A woman in denim cut offs and a long, flowy open shirt over a singlet top touches her hair under the brim of her straw hat and smiles as we get close on the sidewalk. I sing along to the tune in my ear and stretch out my arms, palm forward, one after the other. Shake my fists back toward my shoulder, cross my heart, and shimmy my shoulders. When I wink as she passes she blushes and giggles.

If she’d stopped to talk to me I would have considered flirting with her, but she doesn’t so I bust a dance move in the other direction. It’s a beautiful day. My latest book is selling like hotcakes on the online retailers. Even the local indie bookstore a block from my apartment was out of stock. Well, except the one copy that the lovely Colleen puts away for me whenever a new J.J. Valentino book comes out.

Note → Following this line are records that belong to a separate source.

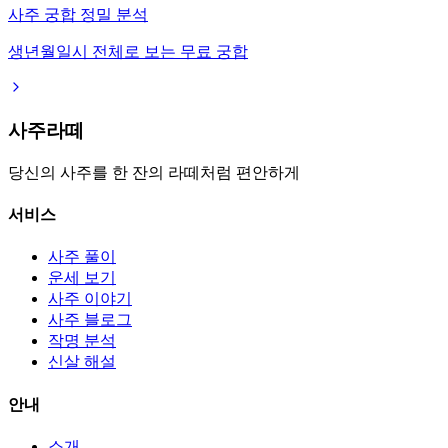
사주 궁합 정밀 분석
생년월일시 전체로 보는 무료 궁합
사주라떼
당신의 사주를 한 잔의 라떼처럼 편안하게
서비스
사주 풀이
운세 보기
사주 이야기
사주 블로그
작명 분석
신살 해설
안내
소개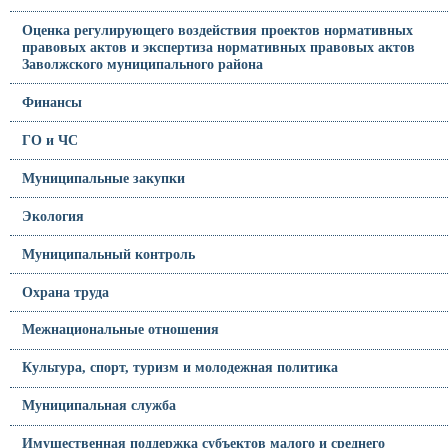
Оценка регулирующего воздействия проектов нормативных
правовых актов и экспертиза нормативных правовых актов
Заволжского муниципального района
Финансы
ГО и ЧС
Муниципальные закупки
Экология
Муниципальный контроль
Охрана труда
Межнациональные отношения
Культура, спорт, туризм и молодежная политика
Муниципальная служба
Имущественная поддержка субъектов малого и среднего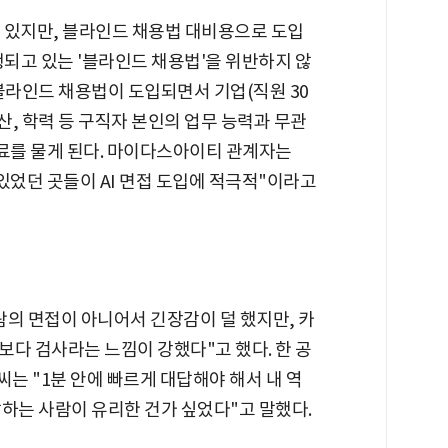
수 있지만, 블라인드 채용법 대비용으로 도입
행되고 있는 '블라인드 채용법'을 위반하지 않
블라인드 채용법이 도입되면서 기업(직원 30
산, 학력 등 구직자 본인의 업무 능력과 무관
태료를 물게 된다. 마이다스아이티 관계자는
있었던 곳들이 AI 면접 도입에 적극적"이라고
 사람의 면접이 아니어서 긴장감이 덜 했지만, 카
다 검사라는 느낌이 강했다"고 했다. 한 공
)씨는 "1분 안에 빠르게 대답해야 해서 내 역
하는 사람이 유리한 건가 싶었다"고 말했다.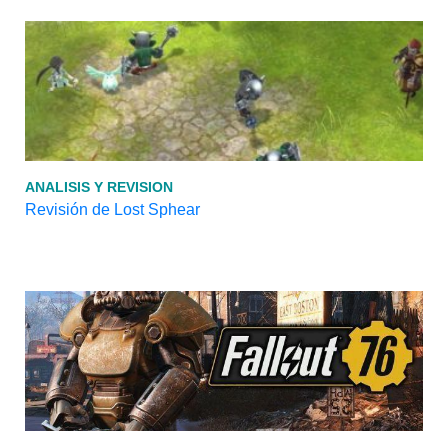
ANALISIS Y REVISION
Revisión de Lost Sphear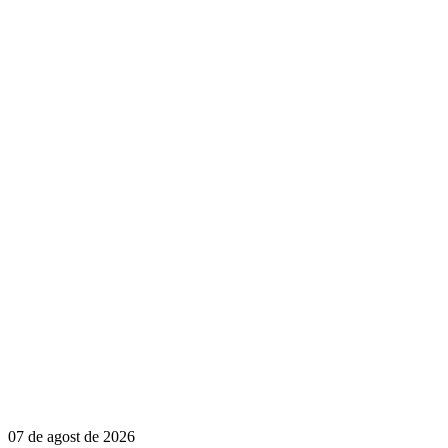
07 de agost de 2026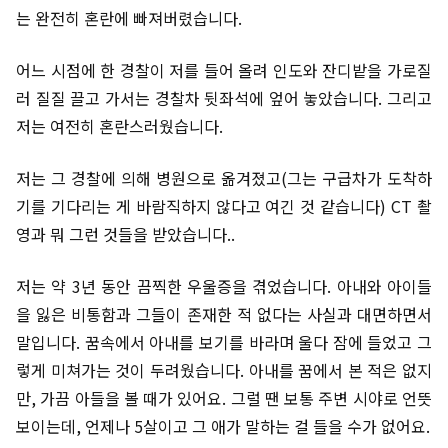
는 완전히 혼란에 빠져버렸습니다.
어느 시점에 한 경찰이 저를 들어 올려 인도와 잔디밭을 가로질
러 질질 끌고 가서는 경찰차 뒷좌석에 엎어 놓았습니다. 그리고
저는 여전히 혼란스러웠습니다.
저는 그 경찰에 의해 병원으로 옮겨졌고(그는 구급차가 도착하
기를 기다리는 게 바람직하지 않다고 여긴 것 같습니다) CT 촬
영과 뭐 그런 것들을 받았습니다..
저는 약 3년 동안 끔찍한 우울증을 겪었습니다. 아내와 아이들
을 잃은 비통함과 그들이 존재한 적 없다는 사실과 대면하면서
말입니다. 꿈속에서 아내를 보기를 바라며 울다 잠에 들었고 그
렇게 미쳐가는 것이 두려웠습니다. 아내를 꿈에서 본 적은 없지
만, 가끔 아들을 볼 때가 있어요. 그럴 땐 보통 주변 시야로 언뜻
보이는데, 언제나 5살이고 그 애가 말하는 걸 들을 수가 없어요.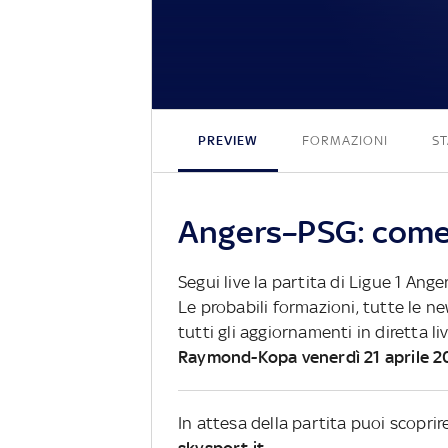
PREVIEW
FORMAZIONI
ST
Angers–PSG: come 
Segui live la partita di Ligue 1 Ange
Le probabili formazioni, tutte le n
tutti gli aggiornamenti in diretta li
Raymond-Kopa venerdì 21 aprile 2
In attesa della partita puoi scopri
skysport.it.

She asked me once if I was the anonymous author. I refused to confirm or deny her suspicions and told her that J.J. Valentino gets me right in the feels. Which is true. I might not tell my friends about my secret career as a romance author, but there are people like Colleen and my readers out there in this big wide and beautiful world who understand my passion in a way my friends wouldn’t.

Not that my friends don’t appreciate me. They do. They have since college. I’m the Scary Spice to Cal’s Sporty, Fleetwood’s Posh, and Vale’s Ginger. The loud one. The Bro. The comedian. That’s me. Most of the time. What they don’t get is the stuff I don’t tell them. The parts of me that end up buried in the stories I’ve published as J.J. Valentino.

The song switches and I do a little spin on the pavement. “Hey, you. Hey, you. I don’t like your boyfriend. I could be your boyfriend.”

Okay, they’re obviously not the real words, but whatever. I’ve been singing my own version of this song since I was a skinny eleven-year-old who couldn’t pick up a chick on his best day. Trust me, I wasn’t born this perfect. A lot of effort went into becoming this spunkerific hunk over the years. Lots of protein. And throwing around beer barrels. The physical difference between stocking beer and drinking it is amazing too. That’s a nifty little hint I picked up throwing all night ragers in college.

I catch a glimpse of the platform as the song ends. It’s less than a five-minute wait for the train. There are teens in school uniforms huddled in groups of four or five like mini gangs. One of the heathens shakes up a spray can while he shares a cigarette with his buddy. I was doing dumb shit too at that age.

A mom with a pram tries to corral twin toddlers. Other parents stare longingly in the direction the train will come from while small people yank on their arms in an effort to explore. A few backpackers talk loudly in a language I’m almost certain is Swedish. Interspersed among them are the usual riff raff, those of us on our way home or to work or otherwise travelling around the city in our usual manner.